RECORDS FOR THE TASK —
....
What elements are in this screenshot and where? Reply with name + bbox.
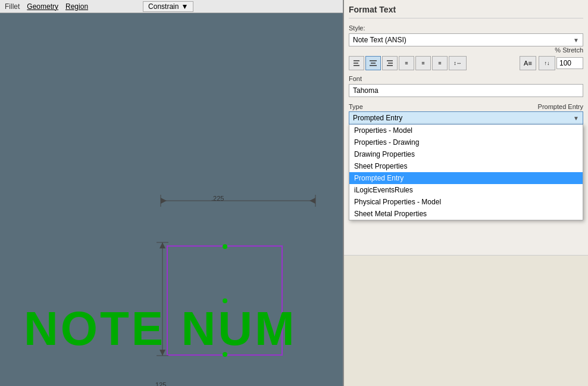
- type-label: Type: [349, 103, 538, 110]
- handle-top[interactable]: [223, 244, 227, 249]
- align-left-icon: [352, 59, 361, 67]
- stretch-row: % Stretch: [349, 46, 583, 54]
- constrain-button[interactable]: Constrain ▼: [143, 1, 193, 12]
- lower-area: [344, 255, 588, 386]
- dropdown-item-1[interactable]: Properties - Drawing: [349, 136, 583, 148]
- style-value: Note Text (ANSI): [353, 36, 406, 44]
- spacing-btn[interactable]: ↕↔: [449, 56, 467, 70]
- align-left-btn[interactable]: [349, 56, 364, 70]
- type-header-row: Type Prompted Entry: [349, 103, 583, 110]
- dim-label-top: .225: [211, 195, 224, 202]
- align-stretch-row: ≡ ≡ ≡ ↕↔ A≡ ↑↓: [349, 56, 583, 70]
- type-dropdown-selected[interactable]: Prompted Entry ▼: [349, 111, 583, 124]
- stretch-label: % Stretch: [555, 46, 583, 54]
- svg-marker-6: [159, 242, 165, 248]
- format-text-panel: Format Text Style: Note Text (ANSI) ▼ % …: [343, 0, 588, 386]
- justify-right-btn[interactable]: ≡: [432, 56, 448, 70]
- style-label: Style:: [349, 24, 583, 32]
- justify-center-btn[interactable]: ≡: [415, 56, 431, 70]
- dropdown-item-6[interactable]: Physical Properties - Model: [349, 196, 583, 208]
- dropdown-item-3[interactable]: Sheet Properties: [349, 160, 583, 172]
- type-selected-value: Prompted Entry: [353, 114, 402, 122]
- dim-label-bottom: .125: [154, 381, 166, 386]
- align-center-btn[interactable]: [365, 56, 381, 70]
- canvas-area[interactable]: .225 .125 NOTE NUM: [0, 13, 343, 386]
- align-right-btn[interactable]: [382, 56, 398, 70]
- svg-marker-2: [309, 198, 315, 204]
- dropdown-item-4[interactable]: Prompted Entry: [349, 172, 583, 184]
- dropdown-item-0[interactable]: Properties - Model: [349, 124, 583, 136]
- fillet-link[interactable]: Fillet: [5, 2, 20, 11]
- prompted-entry-label: Prompted Entry: [538, 103, 583, 110]
- dropdown-item-7[interactable]: Sheet Metal Properties: [349, 208, 583, 220]
- constrain-dropdown-icon: ▼: [181, 2, 188, 11]
- note-num-text: NOTE NUM: [24, 301, 297, 356]
- geometry-link[interactable]: Geometry: [27, 2, 58, 11]
- text-style-btn[interactable]: A≡: [520, 56, 536, 70]
- stretch-input[interactable]: [556, 57, 583, 69]
- font-input[interactable]: [349, 84, 583, 97]
- canvas-content: .225 .125 NOTE NUM: [0, 13, 343, 386]
- style-dropdown[interactable]: Note Text (ANSI) ▼: [349, 33, 583, 46]
- dropdown-item-5[interactable]: iLogicEventsRules: [349, 184, 583, 196]
- svg-marker-1: [161, 198, 167, 204]
- dropdown-item-2[interactable]: Drawing Properties: [349, 148, 583, 160]
- align-buttons: ≡ ≡ ≡ ↕↔: [349, 56, 517, 70]
- region-link[interactable]: Region: [65, 2, 88, 11]
- justify-left-btn[interactable]: ≡: [399, 56, 414, 70]
- align-right-icon: [386, 59, 394, 67]
- dimension-top-svg: [155, 192, 321, 210]
- type-dropdown-arrow: ▼: [573, 115, 579, 122]
- panel-title: Format Text: [349, 5, 583, 18]
- line-spacing-btn[interactable]: ↑↓: [539, 56, 555, 70]
- style-dropdown-arrow: ▼: [573, 37, 579, 43]
- align-center-icon: [369, 59, 377, 67]
- type-dropdown-container: Prompted Entry ▼ Properties - Model Prop…: [349, 111, 583, 124]
- type-dropdown-open: Properties - Model Properties - Drawing …: [349, 124, 583, 220]
- font-label: Font: [349, 75, 583, 82]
....
WHAT YOU HAVE TO DO — Reproduce every line of the listing above in which the string "left" appears.

REPLY —
- align-left-icon: [352, 59, 361, 67]
- align-left-btn[interactable]: [349, 56, 364, 70]
- justify-left-btn[interactable]: ≡: [399, 56, 414, 70]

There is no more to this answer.